Football/Soccer

Glentoran looking upwards under the management of Gary Smyth

Glentoran manager Gary Smyth (left) will hope to get closer to David Healy's Linfield in the seasons to come.
Photo Colm Lenaghan/Pacemaker Press

GLENTORAN have slipped a long way from being half of 'the Big Two' – except in one important area: support.

Manager Gary Smyth is setting short-term sights no higher than securing a top seven spot, and a place in the Europa League play-offs, but long-term the aim is for the 'Cock 'n' Hens' to give their faithful fans plenty to cheer about.

Attendance figures for the first half of the season showed that the Glens still attract the second largest crowds (after Linfield) despite their struggles on the pitch.

The Oval outfit are down in eighth but they have already turned a corner after the resignation of Ronnie McFall following their 4-2 home defeat by Dungannon Swifts on New Year's Day.

Smyth and his assistant, Paul 'Leeper' Leeman have already garnered seven points from their four League games in charge, losing only away to arch-rivals and leaders Linfield.

They did also lose their first match, a testing Irish Cup tie away to Crusaders, so a club famed for its Cup tradition truly has to 'concentrate on the League' for the rest of this campaign.

Today they travel to take on Warrenpoint Town, who are below them only on goal difference after 26 matches.

The Glens' last trip to the Q Radio Arena, on September 29, was a turning point of the wrong kind, a 1-1 draw against 10 men that could have ended in defeat, leading to a dreadful downward spiral.

After taking 14 points from their first seven league games, that result started a terrible run for the Glens, picking up just seven points – and only one win, against lowly Ards – from their next 15 matches in the competition.

Yet, despite those defeats to the Crues and the Blues, January was a positive month for Glentoran, on and off the pitch.

They recorded back-to-back league victories for only the second time this season, beating Institute and Newry City, and there was arguably an even better result, with the announcement that more than 90 per cent of the £1.7m historic debt that has dragged the club down in recent years will be paid off soon.

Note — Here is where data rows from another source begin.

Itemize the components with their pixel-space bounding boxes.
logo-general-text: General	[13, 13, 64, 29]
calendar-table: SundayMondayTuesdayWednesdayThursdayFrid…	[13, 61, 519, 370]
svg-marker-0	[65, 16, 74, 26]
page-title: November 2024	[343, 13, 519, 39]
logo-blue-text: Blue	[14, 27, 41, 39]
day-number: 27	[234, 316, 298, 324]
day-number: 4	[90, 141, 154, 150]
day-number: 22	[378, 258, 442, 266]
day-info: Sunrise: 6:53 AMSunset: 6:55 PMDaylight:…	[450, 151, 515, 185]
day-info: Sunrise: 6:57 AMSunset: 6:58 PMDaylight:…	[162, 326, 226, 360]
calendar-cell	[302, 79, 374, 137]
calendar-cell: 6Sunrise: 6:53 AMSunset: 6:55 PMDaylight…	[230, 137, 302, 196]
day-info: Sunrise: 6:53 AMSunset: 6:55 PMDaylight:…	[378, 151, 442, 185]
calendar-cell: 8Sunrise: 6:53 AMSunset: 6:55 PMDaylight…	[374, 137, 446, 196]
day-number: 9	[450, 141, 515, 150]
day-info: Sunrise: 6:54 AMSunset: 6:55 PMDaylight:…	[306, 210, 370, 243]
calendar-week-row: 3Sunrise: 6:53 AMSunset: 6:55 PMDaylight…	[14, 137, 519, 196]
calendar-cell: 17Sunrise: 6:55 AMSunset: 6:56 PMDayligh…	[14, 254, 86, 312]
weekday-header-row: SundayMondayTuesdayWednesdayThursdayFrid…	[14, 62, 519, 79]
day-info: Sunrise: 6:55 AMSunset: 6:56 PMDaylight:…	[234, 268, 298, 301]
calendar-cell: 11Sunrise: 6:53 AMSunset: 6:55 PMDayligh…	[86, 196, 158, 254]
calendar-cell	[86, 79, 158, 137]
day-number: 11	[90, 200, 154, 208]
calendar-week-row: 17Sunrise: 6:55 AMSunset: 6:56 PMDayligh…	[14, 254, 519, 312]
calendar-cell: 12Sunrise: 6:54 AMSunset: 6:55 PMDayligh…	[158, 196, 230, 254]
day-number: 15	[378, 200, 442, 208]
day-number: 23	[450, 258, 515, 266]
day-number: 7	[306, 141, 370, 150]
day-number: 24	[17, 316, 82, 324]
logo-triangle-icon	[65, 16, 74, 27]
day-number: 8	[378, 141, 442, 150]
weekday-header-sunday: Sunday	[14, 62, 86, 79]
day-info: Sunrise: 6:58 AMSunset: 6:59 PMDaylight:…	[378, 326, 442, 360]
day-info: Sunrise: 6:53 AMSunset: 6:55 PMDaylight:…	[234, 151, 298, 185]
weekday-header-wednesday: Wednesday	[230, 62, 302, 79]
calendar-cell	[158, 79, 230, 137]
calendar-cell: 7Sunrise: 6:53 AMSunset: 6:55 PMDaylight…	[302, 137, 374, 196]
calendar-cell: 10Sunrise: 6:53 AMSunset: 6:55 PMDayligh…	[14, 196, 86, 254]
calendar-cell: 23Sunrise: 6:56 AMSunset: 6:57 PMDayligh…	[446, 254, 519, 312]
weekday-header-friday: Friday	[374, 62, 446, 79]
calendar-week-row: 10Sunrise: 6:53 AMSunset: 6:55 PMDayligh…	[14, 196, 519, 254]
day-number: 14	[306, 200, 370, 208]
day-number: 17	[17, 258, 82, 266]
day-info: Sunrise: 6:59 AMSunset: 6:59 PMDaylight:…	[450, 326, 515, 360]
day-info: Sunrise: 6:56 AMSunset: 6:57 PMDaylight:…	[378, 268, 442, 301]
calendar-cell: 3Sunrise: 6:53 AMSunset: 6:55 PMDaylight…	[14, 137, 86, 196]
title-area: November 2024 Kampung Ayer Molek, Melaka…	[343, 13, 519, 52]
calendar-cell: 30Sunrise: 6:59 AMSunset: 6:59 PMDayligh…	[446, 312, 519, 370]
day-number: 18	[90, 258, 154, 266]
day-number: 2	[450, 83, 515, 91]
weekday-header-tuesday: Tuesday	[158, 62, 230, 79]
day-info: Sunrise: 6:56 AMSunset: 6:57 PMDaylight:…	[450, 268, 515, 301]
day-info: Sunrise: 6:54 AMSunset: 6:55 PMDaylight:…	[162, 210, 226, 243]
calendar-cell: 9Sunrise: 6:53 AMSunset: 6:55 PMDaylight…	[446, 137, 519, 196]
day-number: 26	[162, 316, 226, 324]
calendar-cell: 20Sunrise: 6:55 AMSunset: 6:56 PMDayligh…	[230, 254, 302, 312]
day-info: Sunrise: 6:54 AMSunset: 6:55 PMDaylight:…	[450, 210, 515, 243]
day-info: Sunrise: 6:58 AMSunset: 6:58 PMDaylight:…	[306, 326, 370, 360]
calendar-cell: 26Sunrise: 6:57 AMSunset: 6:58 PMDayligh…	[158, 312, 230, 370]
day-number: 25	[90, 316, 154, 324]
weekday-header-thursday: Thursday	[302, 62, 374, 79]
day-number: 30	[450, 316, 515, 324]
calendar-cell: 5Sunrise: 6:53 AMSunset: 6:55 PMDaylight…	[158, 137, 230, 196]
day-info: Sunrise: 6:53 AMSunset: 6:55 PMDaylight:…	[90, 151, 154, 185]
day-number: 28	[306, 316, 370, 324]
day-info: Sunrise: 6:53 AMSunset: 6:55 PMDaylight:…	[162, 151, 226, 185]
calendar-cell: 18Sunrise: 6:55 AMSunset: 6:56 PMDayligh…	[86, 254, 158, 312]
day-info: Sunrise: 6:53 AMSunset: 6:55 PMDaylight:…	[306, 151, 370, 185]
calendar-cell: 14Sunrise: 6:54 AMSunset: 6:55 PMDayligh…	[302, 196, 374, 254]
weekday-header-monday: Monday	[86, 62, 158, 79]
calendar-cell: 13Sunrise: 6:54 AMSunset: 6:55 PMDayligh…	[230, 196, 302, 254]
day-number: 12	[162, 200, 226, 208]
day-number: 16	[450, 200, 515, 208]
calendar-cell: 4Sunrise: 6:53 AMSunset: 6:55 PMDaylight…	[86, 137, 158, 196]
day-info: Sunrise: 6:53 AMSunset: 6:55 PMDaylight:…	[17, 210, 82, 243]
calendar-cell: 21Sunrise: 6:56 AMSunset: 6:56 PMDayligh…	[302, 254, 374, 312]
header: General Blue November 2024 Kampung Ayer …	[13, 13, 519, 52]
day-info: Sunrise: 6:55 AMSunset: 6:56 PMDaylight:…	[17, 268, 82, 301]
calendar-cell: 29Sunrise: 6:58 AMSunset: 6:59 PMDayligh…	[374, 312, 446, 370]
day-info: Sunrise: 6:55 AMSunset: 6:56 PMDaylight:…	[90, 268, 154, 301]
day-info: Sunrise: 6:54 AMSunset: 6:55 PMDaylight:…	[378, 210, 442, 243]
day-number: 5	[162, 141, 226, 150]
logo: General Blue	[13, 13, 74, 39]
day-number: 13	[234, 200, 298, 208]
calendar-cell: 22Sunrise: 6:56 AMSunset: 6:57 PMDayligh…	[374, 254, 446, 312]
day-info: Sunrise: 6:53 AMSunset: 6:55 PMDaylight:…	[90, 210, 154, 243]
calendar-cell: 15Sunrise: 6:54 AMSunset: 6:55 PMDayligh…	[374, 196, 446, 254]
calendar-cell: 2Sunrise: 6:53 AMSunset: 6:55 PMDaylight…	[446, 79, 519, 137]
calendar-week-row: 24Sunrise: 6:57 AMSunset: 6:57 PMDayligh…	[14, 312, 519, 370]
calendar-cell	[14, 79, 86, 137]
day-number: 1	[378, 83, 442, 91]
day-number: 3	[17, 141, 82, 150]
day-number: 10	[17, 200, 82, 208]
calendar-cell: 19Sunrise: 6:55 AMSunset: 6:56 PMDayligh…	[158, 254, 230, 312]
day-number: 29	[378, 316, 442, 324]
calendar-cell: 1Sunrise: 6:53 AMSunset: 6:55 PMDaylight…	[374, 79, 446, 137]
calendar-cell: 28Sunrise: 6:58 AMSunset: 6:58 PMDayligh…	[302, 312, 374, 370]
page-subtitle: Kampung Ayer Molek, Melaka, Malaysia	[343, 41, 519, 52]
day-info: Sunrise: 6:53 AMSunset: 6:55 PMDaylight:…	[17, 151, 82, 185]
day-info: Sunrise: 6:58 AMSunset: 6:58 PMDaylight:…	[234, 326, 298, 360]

Smyth, at last, sees a brighter future for his beloved Glens, especially if they can battle their way into the Europa League:

"When they did get into Europe, under Eddie Patterson, there wasn't the money that there is now – you were lucky to break even after paying for flights and stuff on some occasions.

"We're going in the right direction, there's no doubt about it. You look at the clubs who have qualified for Europe in recent years; if they don't qualify this year, all of a sudden they could be in the same situation, because they're paying players high wages. If you don't qualify for Europe, the money is not there."

Glentoran's plan is to make sensible, affordable acquisitions, and Smyth has already brought in veteran centre half Gavin Peers, the physical presence of the versatile Lukasz Gwiazda, while striker Darren Murray joined in mid-December under McFall.

Unfortunately young defender/ midfielder Joe Crowe broke a metatarsal bone in training, but goalkeeper Elliott Morris may be able to return to action after back problems and forward Curtis Allen served a one-match ban in the 1-1 midweek draw at Newry..

Smyth is confident that his club can move upwards from now on, concluding: "With the debt being cleared, we can start strengthening. With our support, we're gonna have a wee bit of an advantage on a lot of clubs around us".